I was watching a video where a training set and test set is build in excel sheet for classification of emails based on textual content inside it.

Can any one share format in which these excel data can be created for training and test ?

Also in case we want to create a training set containing images in different folders for example various sub folders each containing specific images of Animals, house, cars, fruits etc. Can it be done, if yes, please suggest how.

Thanks
Ankit

Hello ankit,
The schema of the excel file or an other input file (json or csv or …) is dependent on how the data scientist has built the ML Package. It vary from one package to another. So you need to ask the data scientist to understand what kind of inputs the model would be expecting.
For example you could refer to this video, which shows the training and test data sets for english text classification model.

@botBotGo can you please let me know from where can I download the training and testing dataset you talked about in the following video (2) UiPath AI Fabric - 3 | Deploy and Train ML Packages in AI Fabric | Add Datasets & Create Pipelines - YouTube

Thanks,
Varun.

botBotGo Is der any update on this? I’m using uipath open source ML model. I have to classify mails based on the tickets they are raising. like this video UiPath AI Center: Automating Complaint Classification Process - YouTube

its in CSV format. can you let me know the structure on how to create a training and testing data set.
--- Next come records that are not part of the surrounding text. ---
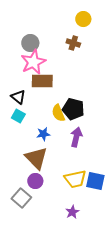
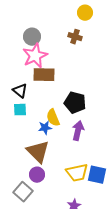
yellow semicircle: (58, 113) -> (53, 118), moved
cyan square: (18, 116) -> (20, 110), turned -32

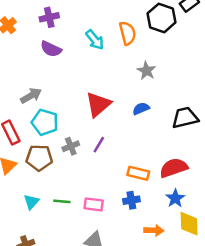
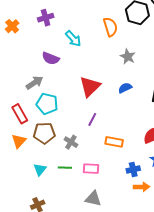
cyan arrow: (95, 40) -> (73, 39), moved
purple semicircle: (51, 49) -> (51, 58), moved
gray cross: (71, 146) -> (71, 142), moved, turned -32
orange rectangle: (138, 173) -> (114, 142), moved
blue cross: (131, 200) -> (133, 169), moved

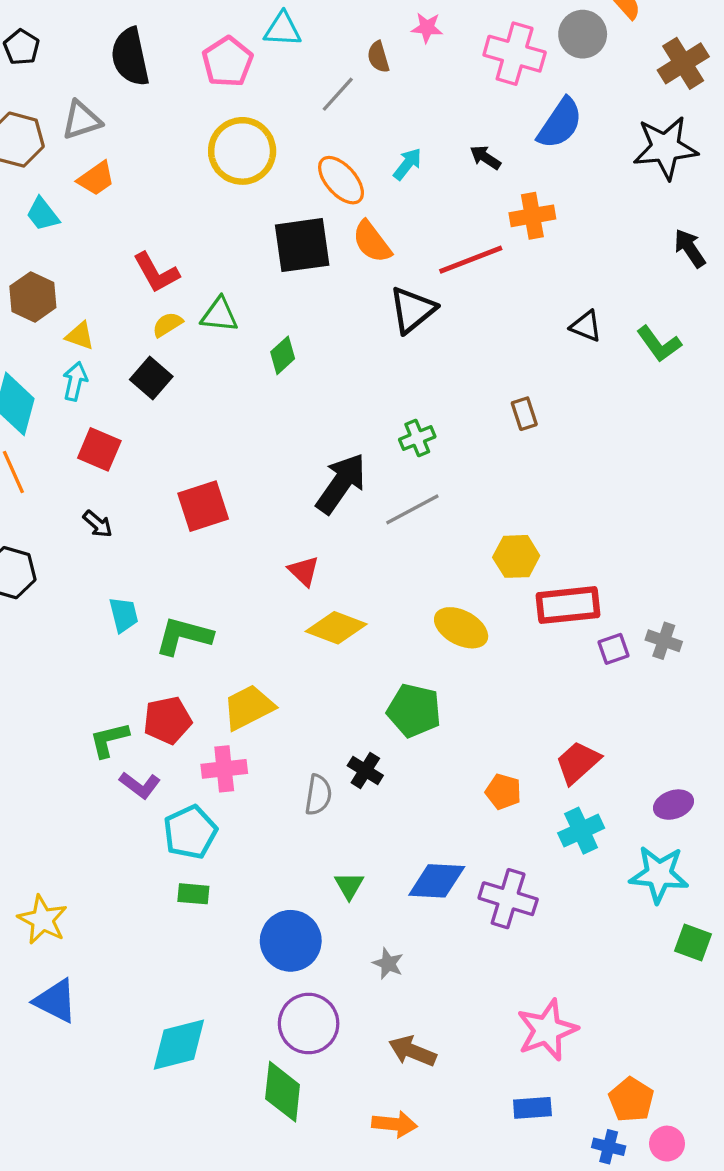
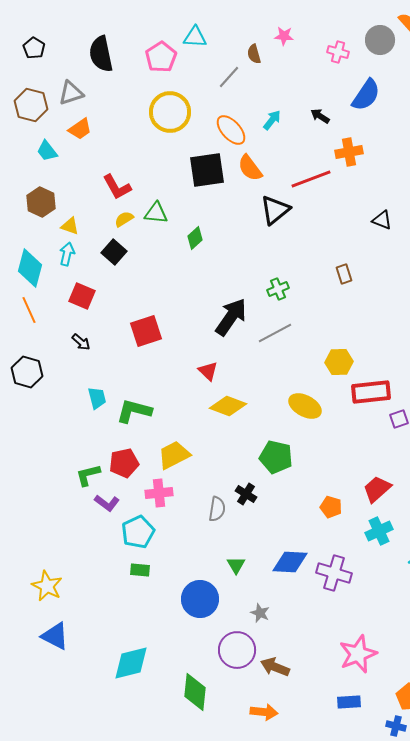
pink cross: (515, 54) -> (338, 52), size x0.6
purple circle: (309, 1024) -> (237, 650), moved

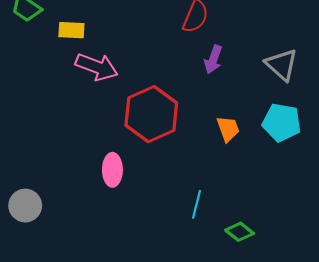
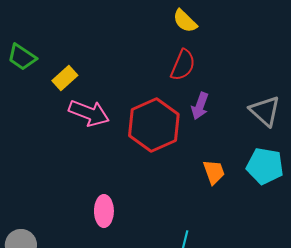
yellow rectangle: (71, 30) -> (65, 78), turned -45
red hexagon: (151, 114) -> (154, 125), moved

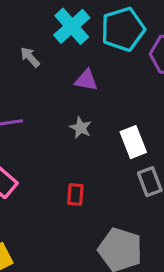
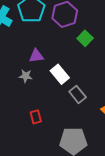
purple triangle: (86, 80) -> (36, 56), moved

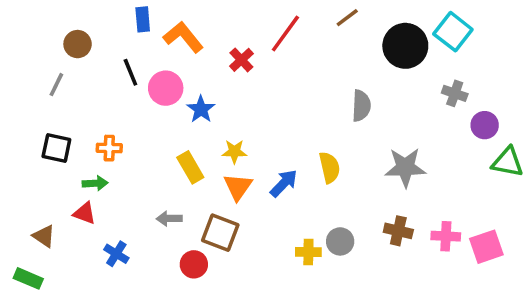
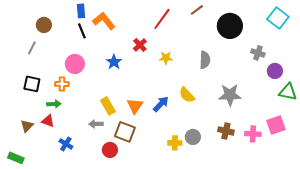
cyan square: (453, 32) -> (278, 18), moved
red cross: (241, 60) -> (140, 45), moved
black line: (130, 72) -> (82, 31), moved
pink circle: (166, 88) -> (75, 64), moved
yellow star: (234, 152) -> (166, 58), moved
yellow rectangle: (190, 167) -> (108, 106), moved
yellow semicircle: (330, 167) -> (187, 95), turned 150
brown triangle: (44, 236) -> (27, 126), moved, turned 40
pink square: (486, 247) -> (276, 125), moved

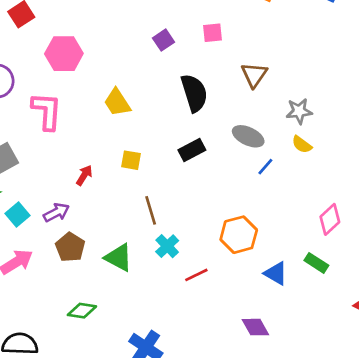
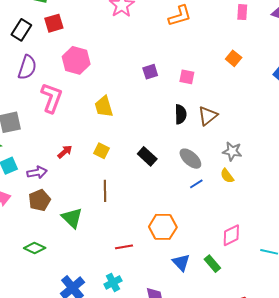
black semicircle: (194, 93) -> (181, 114), moved, size x0.7
black rectangle: (192, 150) -> (147, 156), turned 54
cyan cross: (167, 246) -> (113, 282), moved

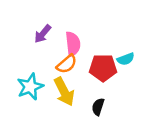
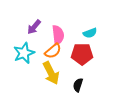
cyan semicircle: (126, 59) -> (90, 33), moved
cyan star: (30, 87) -> (24, 53), moved

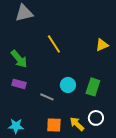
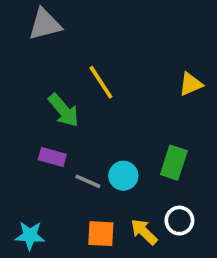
green arrow: (19, 59) -> (64, 110), moved
purple rectangle: (19, 84) -> (52, 157), moved
cyan circle: (68, 85) -> (123, 176), moved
I Believe it should have 2 columns in CSV file i.e Input and Target
input → Email Body
Target → Expected Result

example:
input : I have derogatory information on my three credit bureaus from XXXX, XXXX and Experian that are not correct I’ve tried numerous of times contacting and speaking to the credit bureaus about the negative information there reporting on my credit report and I have also complained to them that someone who I know and trusted which was a family member that used my personal information to obtain credit using my personal information also there are lots of hard inquiries being reported on my credit reports which I didn’t authorize could someone please help me out with these problems I’m having thank you.

Target : Credit Card

I’ve taken couple of days on searching aricles and videos.All of them skipped the most important step - “How to build/create our own test data and train data” which can be used by out of box UiPath ML package training before we clould successfully deploy a MLskill. I really appreciate if someone could help. Thanks.